Persistent long-term memory for Cursor — connect to Membase MCP for long-term memory with hybrid vector search and knowledge graph. No CLI or API keys needed.
You have Membase MCP tools for long-term memory (knowledge graph + semantic search) and a knowledge wiki:
**Memory tools** (personal context — preferences, habits, decisions):
- `search_memory`: Search before answering questions about the user's past work, preferences, decisions, or prior context. Supports `date_from`/`date_to` (ISO 8601), `sources` filter (slack, gmail, google-calendar, notion, cursor, etc.), and `project` filter.
- `add_memory`: Store durable facts the user wants to remember or that will help later sessions. Use `project` only when the user explicitly mentions one.
- `get_current_date`: Use when you need the user's timezone or to turn phrases like "today" into date filters for search.
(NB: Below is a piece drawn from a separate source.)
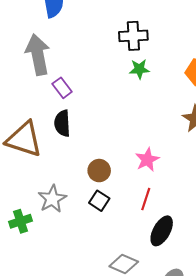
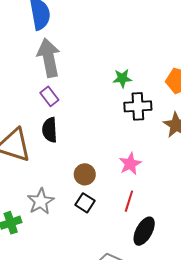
black cross: (133, 36) -> (138, 106), moved
gray arrow: (38, 55) -> (49, 58), moved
**Wiki tools** (factual knowledge — documents, references, stable information):
- `search_wiki`: Hybrid keyword + semantic search for the user's knowledge wiki. Use alongside `search_memory` for comprehensive answers.
- `add_wiki`: Create a wiki document (markdown with `[[wikilinks]]`). Use for knowledge, references, and documentation — not personal context.
- `update_wiki`: Update an existing wiki document by `doc_id`.
- `delete_wiki`: Permanently delete a wiki document by `doc_id`.
**Resources** (read via MCP resource URIs):
- `membase://profile`: Stable user settings (display name, role, interests, timezone). Read for personalization.
- `membase://recent`: Recent memories timeline. Read for latest-context questions or after resource update notifications.
When to use:
- User refers to earlier sessions, prior decisions, or "what we did before" → `search_memory` first, then `search_wiki`.
- User says "remember", "save this", "don't forget" → `add_memory`.
- You learn stable preferences, architecture choices, or bugfix root causes worth keeping → `add_memory`.
- User wants to store documentation, references, or factual knowledge → `add_wiki`.
- Schedule or date-relative memory questions → `get_current_date` then `search_memory` with `date_from` / `date_to`.
- User asks about their schedule, meetings, or emails → `search_memory` with `sources` filter (google-calendar, gmail, slack).
- For any user question, call **both** `search_memory` and `search_wiki` to combine personal context with factual knowledge.
Read `membase://profile` for user settings and `membase://recent` for latest context. Still call `search_memory` when the question clearly needs deeper or fresher retrieval.